== Input data
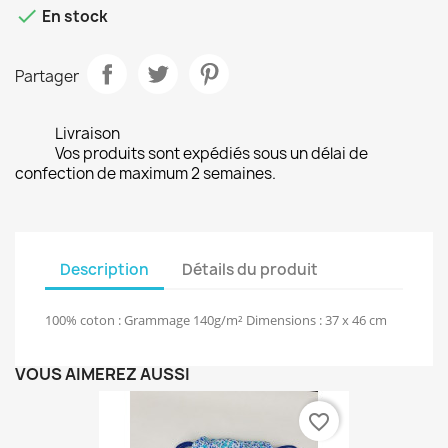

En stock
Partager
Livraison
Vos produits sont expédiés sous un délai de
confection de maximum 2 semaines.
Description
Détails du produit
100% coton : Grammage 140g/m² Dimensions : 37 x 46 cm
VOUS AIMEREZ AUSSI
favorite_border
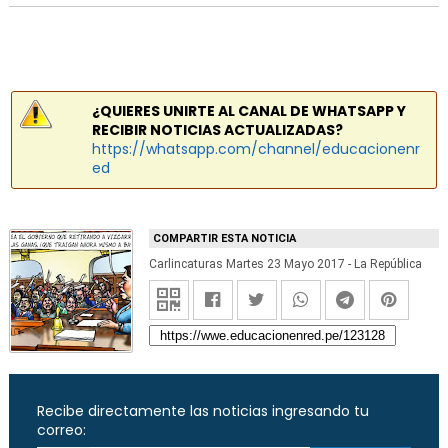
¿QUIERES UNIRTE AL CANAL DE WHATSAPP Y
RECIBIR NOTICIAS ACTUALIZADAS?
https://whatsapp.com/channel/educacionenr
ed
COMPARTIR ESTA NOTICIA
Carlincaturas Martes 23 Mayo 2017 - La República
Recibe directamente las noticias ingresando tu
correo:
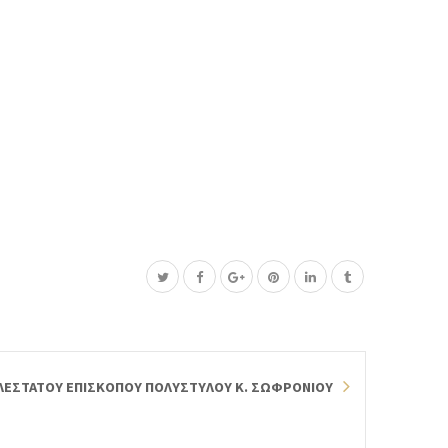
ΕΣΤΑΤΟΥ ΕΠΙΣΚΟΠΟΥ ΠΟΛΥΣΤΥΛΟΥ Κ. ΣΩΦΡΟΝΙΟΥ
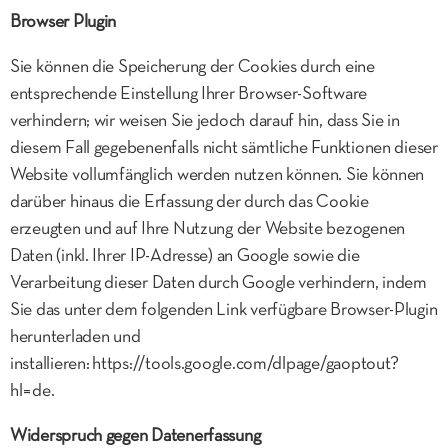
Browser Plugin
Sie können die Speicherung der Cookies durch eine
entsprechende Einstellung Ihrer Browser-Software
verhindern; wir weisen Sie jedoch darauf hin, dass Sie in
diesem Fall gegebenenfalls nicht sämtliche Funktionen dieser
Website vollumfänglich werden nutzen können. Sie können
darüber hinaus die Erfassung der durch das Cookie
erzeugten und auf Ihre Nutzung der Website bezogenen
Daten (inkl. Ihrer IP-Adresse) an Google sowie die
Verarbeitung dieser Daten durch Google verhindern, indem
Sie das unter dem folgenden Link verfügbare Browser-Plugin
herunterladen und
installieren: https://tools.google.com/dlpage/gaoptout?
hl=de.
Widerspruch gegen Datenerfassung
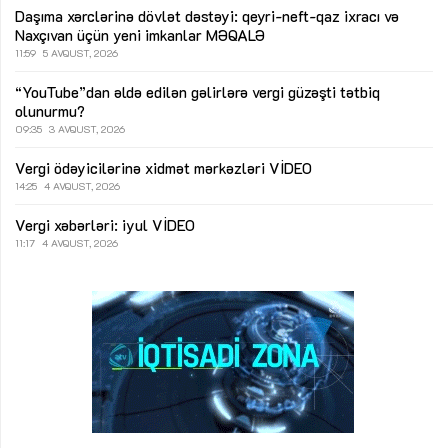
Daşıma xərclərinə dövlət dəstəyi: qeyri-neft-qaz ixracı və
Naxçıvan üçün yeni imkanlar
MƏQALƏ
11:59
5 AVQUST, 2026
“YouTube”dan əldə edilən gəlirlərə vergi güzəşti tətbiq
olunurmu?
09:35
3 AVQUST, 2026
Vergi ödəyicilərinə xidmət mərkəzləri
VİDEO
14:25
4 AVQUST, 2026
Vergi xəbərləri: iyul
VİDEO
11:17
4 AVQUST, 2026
====
== Input data
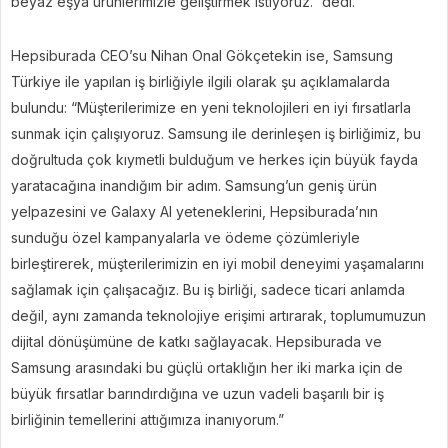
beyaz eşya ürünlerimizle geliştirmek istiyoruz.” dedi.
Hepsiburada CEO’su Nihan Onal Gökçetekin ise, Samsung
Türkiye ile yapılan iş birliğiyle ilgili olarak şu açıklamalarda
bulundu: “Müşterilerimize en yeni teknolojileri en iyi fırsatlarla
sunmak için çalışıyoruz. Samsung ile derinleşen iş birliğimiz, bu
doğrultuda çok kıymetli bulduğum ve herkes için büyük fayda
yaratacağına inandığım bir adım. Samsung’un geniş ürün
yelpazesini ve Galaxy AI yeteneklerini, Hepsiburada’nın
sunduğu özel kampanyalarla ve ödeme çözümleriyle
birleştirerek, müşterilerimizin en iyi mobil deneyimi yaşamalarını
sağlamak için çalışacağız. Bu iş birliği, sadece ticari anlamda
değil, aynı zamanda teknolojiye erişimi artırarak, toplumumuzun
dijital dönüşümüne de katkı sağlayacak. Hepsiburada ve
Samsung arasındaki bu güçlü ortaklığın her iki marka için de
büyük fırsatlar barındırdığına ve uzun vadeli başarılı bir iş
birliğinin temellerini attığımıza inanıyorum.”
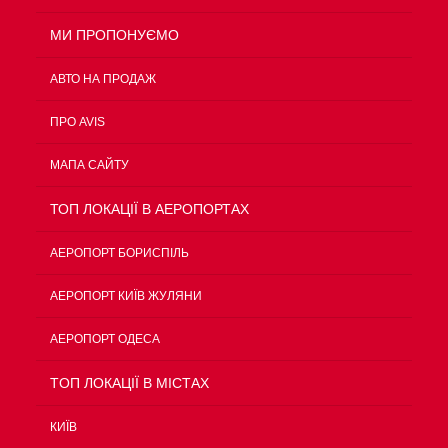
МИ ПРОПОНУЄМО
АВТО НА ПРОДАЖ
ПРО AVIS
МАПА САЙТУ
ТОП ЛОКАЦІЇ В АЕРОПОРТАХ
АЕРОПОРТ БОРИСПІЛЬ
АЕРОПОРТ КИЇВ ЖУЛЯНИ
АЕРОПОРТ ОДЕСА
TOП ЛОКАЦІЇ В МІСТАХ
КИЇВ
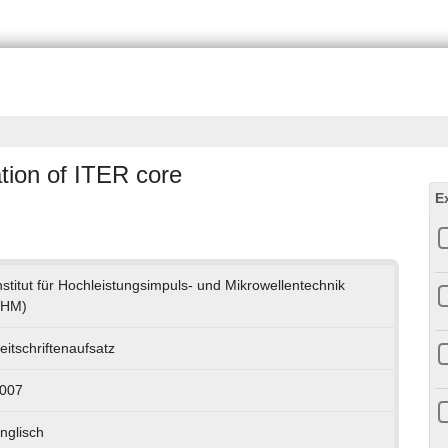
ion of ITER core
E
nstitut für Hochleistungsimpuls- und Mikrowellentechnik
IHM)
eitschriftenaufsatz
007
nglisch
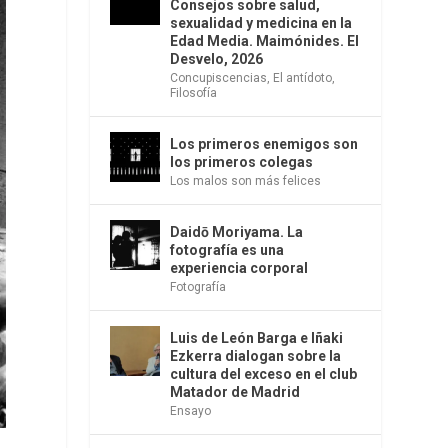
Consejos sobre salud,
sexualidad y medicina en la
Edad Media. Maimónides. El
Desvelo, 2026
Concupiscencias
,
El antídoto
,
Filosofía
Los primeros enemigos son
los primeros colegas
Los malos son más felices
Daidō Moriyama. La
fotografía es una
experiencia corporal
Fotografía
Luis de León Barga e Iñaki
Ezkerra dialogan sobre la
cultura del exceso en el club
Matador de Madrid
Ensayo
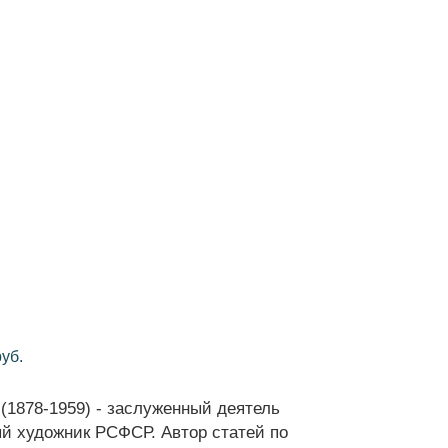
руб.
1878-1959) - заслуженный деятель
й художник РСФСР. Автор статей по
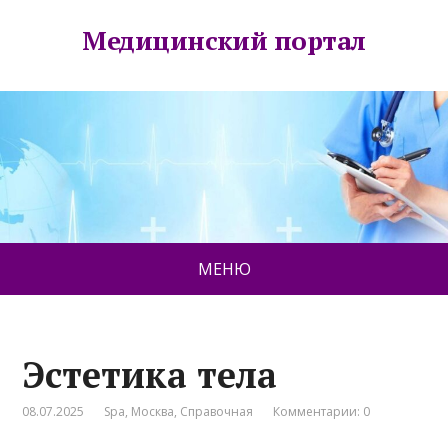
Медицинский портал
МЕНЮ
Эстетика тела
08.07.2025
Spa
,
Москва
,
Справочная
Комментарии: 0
====
== Input data
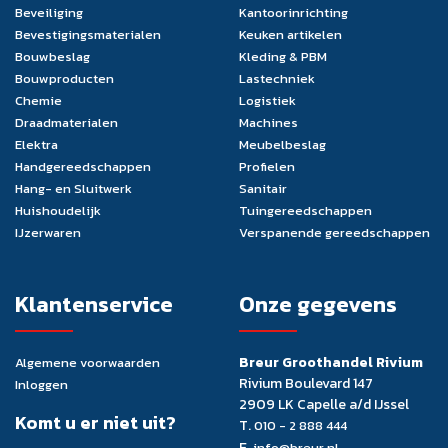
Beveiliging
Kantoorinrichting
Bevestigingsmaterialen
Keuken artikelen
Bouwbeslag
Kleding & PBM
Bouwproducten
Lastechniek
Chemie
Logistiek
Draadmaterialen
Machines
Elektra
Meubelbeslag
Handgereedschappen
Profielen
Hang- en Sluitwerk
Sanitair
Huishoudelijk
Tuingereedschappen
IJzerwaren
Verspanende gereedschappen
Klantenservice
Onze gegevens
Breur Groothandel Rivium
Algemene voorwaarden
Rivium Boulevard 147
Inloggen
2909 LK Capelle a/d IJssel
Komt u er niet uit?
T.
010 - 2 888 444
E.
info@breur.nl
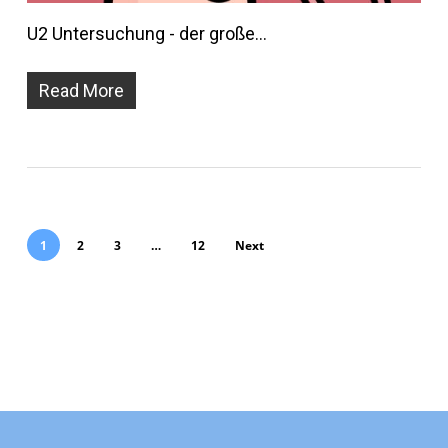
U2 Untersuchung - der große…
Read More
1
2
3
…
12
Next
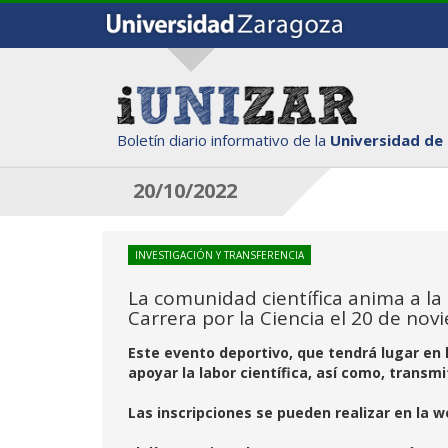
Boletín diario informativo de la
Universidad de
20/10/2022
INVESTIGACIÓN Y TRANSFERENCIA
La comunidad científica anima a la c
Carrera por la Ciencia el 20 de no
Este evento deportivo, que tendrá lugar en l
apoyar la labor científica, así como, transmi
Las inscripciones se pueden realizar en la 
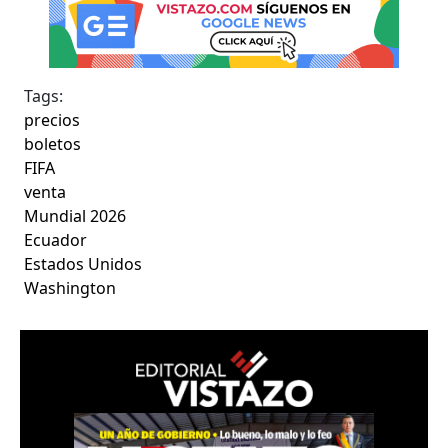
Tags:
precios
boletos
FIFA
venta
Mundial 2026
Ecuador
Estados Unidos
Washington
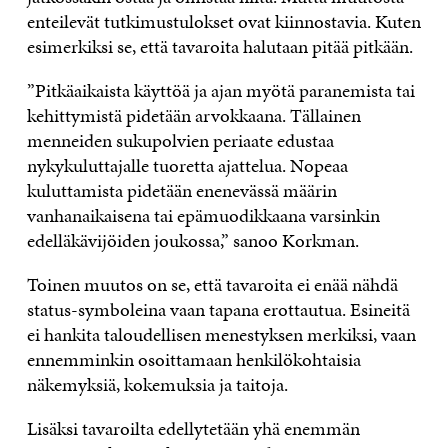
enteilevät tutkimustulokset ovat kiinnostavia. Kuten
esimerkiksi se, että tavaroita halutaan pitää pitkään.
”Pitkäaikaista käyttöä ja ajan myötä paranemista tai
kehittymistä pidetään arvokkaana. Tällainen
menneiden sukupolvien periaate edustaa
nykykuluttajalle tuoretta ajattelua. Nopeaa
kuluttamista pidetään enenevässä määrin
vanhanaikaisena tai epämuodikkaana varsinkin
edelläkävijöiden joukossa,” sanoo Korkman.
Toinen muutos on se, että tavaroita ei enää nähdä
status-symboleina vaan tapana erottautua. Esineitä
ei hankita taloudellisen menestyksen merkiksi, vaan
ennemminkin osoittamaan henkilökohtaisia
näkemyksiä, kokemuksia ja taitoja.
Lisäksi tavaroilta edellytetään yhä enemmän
====
Please print the lines above word for word, starting at the one with "Edad Media. Maimónides. El" and ending at the one with "Комментарии: 0", both included, and without any picture.

Edad Media. Maimónides. El
Desvelo, 2026
Concupiscencias
,
El antídoto
,
Filosofía
Los primeros enemigos son
los primeros colegas
Los malos son más felices
Daidō Moriyama. La
fotografía es una
experiencia corporal
Fotografía
Luis de León Barga e Iñaki
Ezkerra dialogan sobre la
cultura del exceso en el club
Matador de Madrid
Ensayo
руб.
1878-1959) - заслуженный деятель
й художник РСФСР. Автор статей по
Медицинский портал
МЕНЮ
Эстетика тела
08.07.2025
Spa
,
Москва
,
Справочная
Комментарии: 0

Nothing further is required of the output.